A serious list of challenges faces construction firms today: reduced backlogs, new projects that never get off the ground because of financing issues, too many contractors responding to bids, bids that come in 20 percent below cost, and difficulty in collecting retainages because the lender stopped funding.
A good construction CPA can help contractors overcome these adversities and assist in the surety underwriting process.
A contractor seeking surety credit must be able to provide the surety with timely financial statements that contain all the pertinent financial data about the company. The ability to produce accurate financial information demonstrates that a contractor is in control of the company. A CPA that understands the construction industry can ensure the financial statements are prepared correctly and contain all the disclosures the surety needs to make sound credit granting decisions.
At underwriting meetings between the surety and the contractor, a CPA can ease the process of analyzing the financial statements by explaining issues such as under-billing on a specific project, the company’s approach to estimating, or the treatment of costs incurred on unapproved change orders and claim revenues.
Successful contractors know that it makes good business sense to treat their surety as a partner, and quality construction CPAs support this arrangement. If a CPA takes a contractor client down a path of excessive profit distributions and incomplete financial statement disclosures to the detriment of the surety, it is doing a disservice to its client even though it may sound attractive to the contractor.

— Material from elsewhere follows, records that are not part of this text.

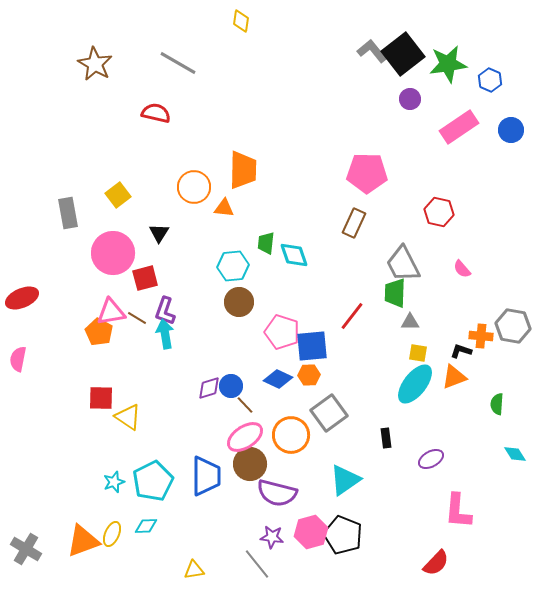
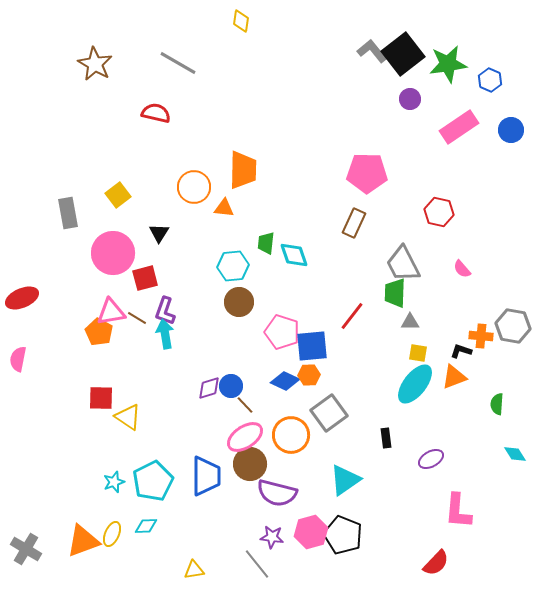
blue diamond at (278, 379): moved 7 px right, 2 px down
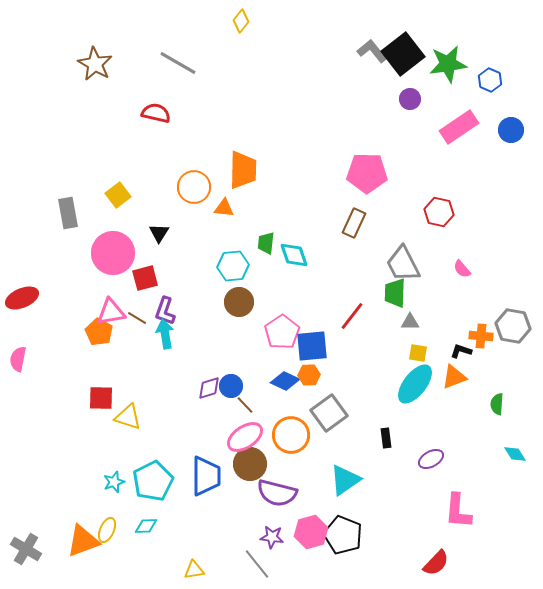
yellow diamond at (241, 21): rotated 30 degrees clockwise
pink pentagon at (282, 332): rotated 20 degrees clockwise
yellow triangle at (128, 417): rotated 16 degrees counterclockwise
yellow ellipse at (112, 534): moved 5 px left, 4 px up
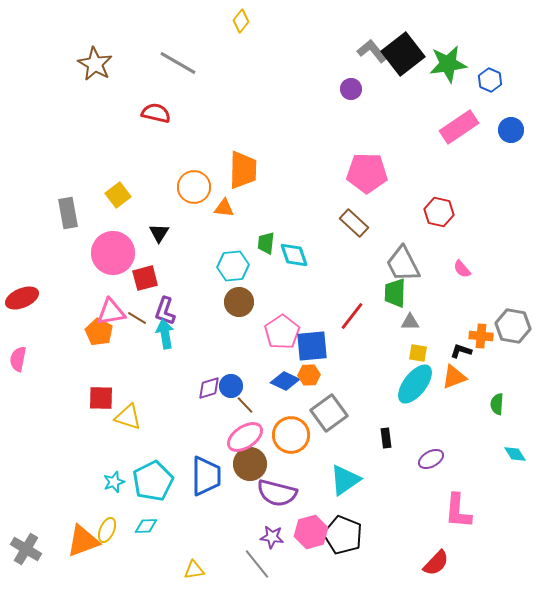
purple circle at (410, 99): moved 59 px left, 10 px up
brown rectangle at (354, 223): rotated 72 degrees counterclockwise
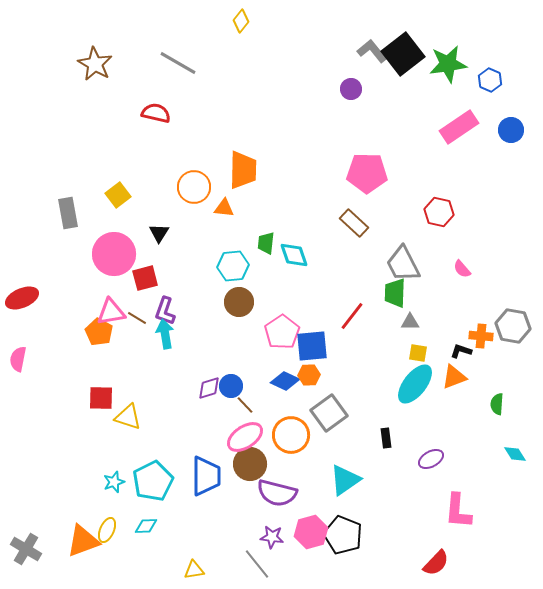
pink circle at (113, 253): moved 1 px right, 1 px down
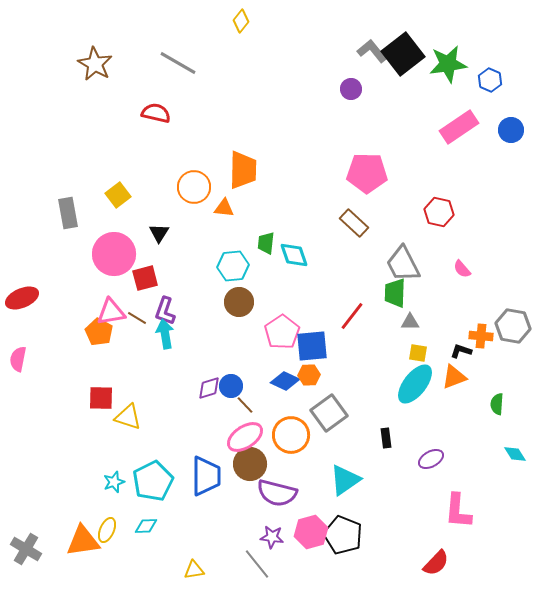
orange triangle at (83, 541): rotated 12 degrees clockwise
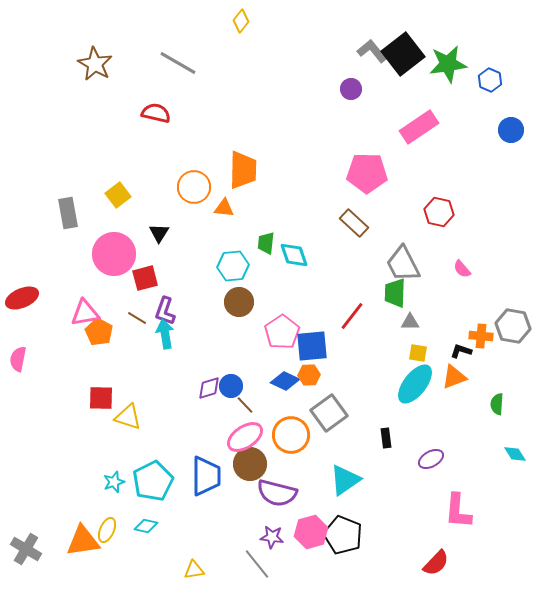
pink rectangle at (459, 127): moved 40 px left
pink triangle at (111, 312): moved 26 px left, 1 px down
cyan diamond at (146, 526): rotated 15 degrees clockwise
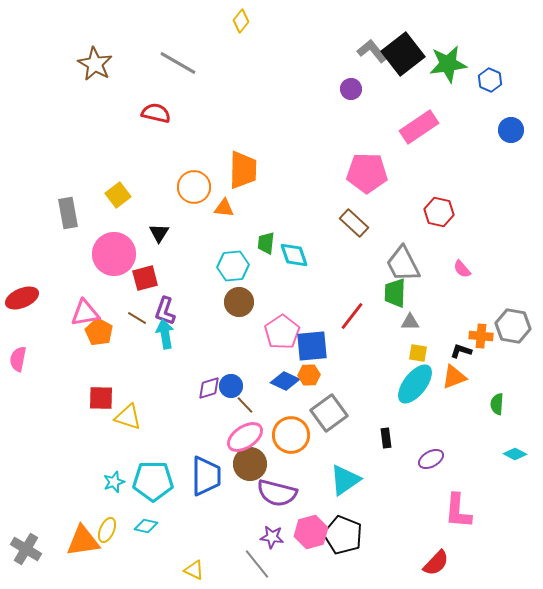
cyan diamond at (515, 454): rotated 30 degrees counterclockwise
cyan pentagon at (153, 481): rotated 27 degrees clockwise
yellow triangle at (194, 570): rotated 35 degrees clockwise
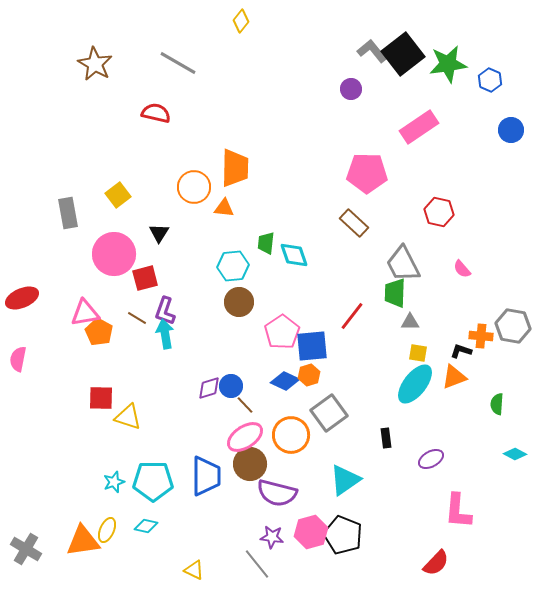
orange trapezoid at (243, 170): moved 8 px left, 2 px up
orange hexagon at (309, 375): rotated 15 degrees counterclockwise
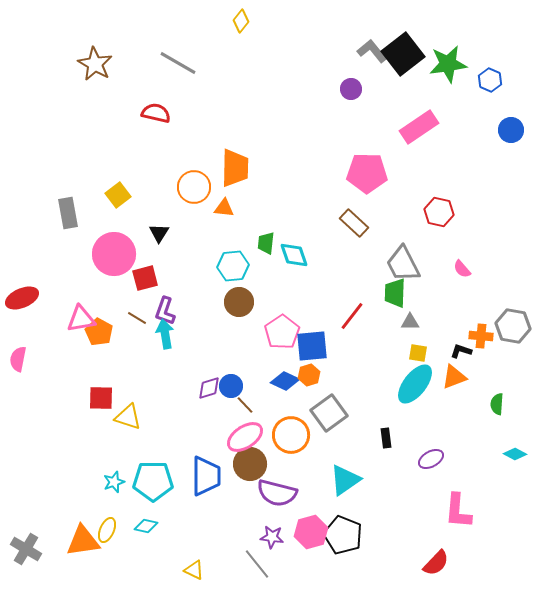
pink triangle at (85, 313): moved 4 px left, 6 px down
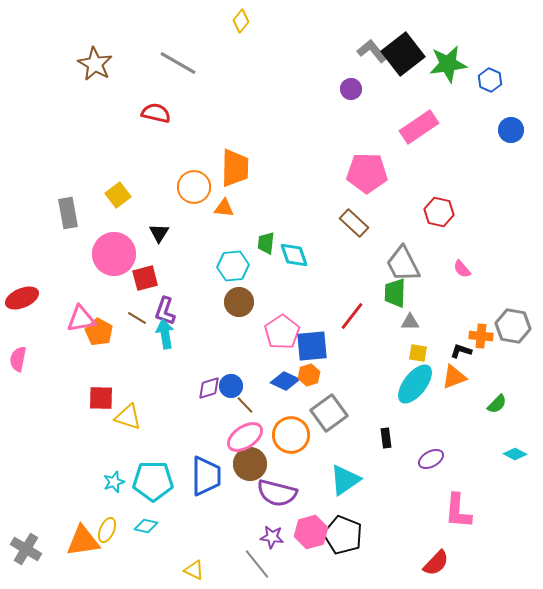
green semicircle at (497, 404): rotated 140 degrees counterclockwise
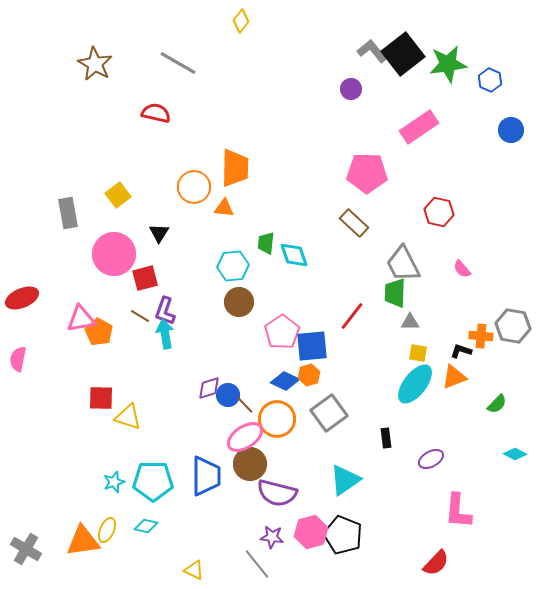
brown line at (137, 318): moved 3 px right, 2 px up
blue circle at (231, 386): moved 3 px left, 9 px down
orange circle at (291, 435): moved 14 px left, 16 px up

CPAs and Cash Flow Projections
Although profitability is the ultimate measure of success for a contractor, it is equally vital to maintain a close relationship between profitability and cash flow. Often, a profitable company that pays no attention to its cash flow will fail faster than a less profitable company that makes cash flow a high priority.
As a result of the economic downturn, contractors are experiencing difficulty collecting receivables, as well as seeing lines of credit reduced or canceled by banks. A CPA can assist clients by improving internal control functions, developing internal reports that monitor and project cash flow needs, streamlining the billing process to accelerate collection, and maintaining a closer relationship between the costs incurred and the contractor’s billings.

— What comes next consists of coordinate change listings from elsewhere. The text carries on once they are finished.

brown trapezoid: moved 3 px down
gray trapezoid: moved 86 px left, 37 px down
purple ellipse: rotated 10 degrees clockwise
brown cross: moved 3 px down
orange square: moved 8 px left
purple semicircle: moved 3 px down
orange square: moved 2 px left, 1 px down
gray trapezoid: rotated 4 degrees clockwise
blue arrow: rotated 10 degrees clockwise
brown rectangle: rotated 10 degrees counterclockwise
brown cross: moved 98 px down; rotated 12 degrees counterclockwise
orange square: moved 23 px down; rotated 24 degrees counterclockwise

Monitoring the costs incurred on projects and controlling spending are of paramount importance in managing cash flow. A CPA should get involved by helping the contractor produce cash flow reports by project, by project manager and for the company as a whole, as well as committed cost reports and estimated-to-actual comparisons.

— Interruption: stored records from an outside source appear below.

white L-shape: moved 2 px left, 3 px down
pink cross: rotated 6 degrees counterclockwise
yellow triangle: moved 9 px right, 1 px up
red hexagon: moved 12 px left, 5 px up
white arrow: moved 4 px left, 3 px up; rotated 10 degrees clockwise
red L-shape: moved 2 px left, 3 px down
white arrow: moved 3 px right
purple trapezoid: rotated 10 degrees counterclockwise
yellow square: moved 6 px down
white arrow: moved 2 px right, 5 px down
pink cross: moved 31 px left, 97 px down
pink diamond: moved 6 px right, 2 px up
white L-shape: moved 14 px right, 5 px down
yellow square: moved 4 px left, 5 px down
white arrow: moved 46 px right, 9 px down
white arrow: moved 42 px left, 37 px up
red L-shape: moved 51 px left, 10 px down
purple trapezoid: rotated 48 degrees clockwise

A good construction CPA can help a contractor make the tough decision to settle for less than 100 cents on the dollar when a receivable appears to be in serious doubt. Contractors, as a rule, find it difficult to accept less than they deserve for work they performed and completed on time.
Working Capital
One of the most important items in a contractor’s balance sheet and the driving force behind surety capacity is working capital: the amount of capital that is left over after the company has realized its current assets and paid its current liabilities, such as payroll. A multiple of working capital is usually the amount of capacity a surety is willing to extend to a contractor.
A good construction CPA makes it a priority to help a contractor institute a discipline of capital retention and negotiate debt in a way that least impacts the working capital.
Given the importance of cash flow, CPAs also can help contractors with tax planning. Several different methods of revenue recognition are available to contractors depending on the kind of work they perform and their volume of annual revenue. These methods may allow the payment of taxes to be postponed, which has temporary cash flow advantages.
CPA firms with many construction clients have the resources to understand industry best practices and can share that knowledge with their clients. These firms have expertise on issues such as equipment acquisitions, the pitfalls of cost shifting, the need for sound internal control structures and the discipline to understand the next job may not materialize.
Construction CPAs don’t always tell contractors what they want to hear, but they do produce accurate financial statements with the full knowledge that multi-million dollar decisions largely will be based on the information they provide.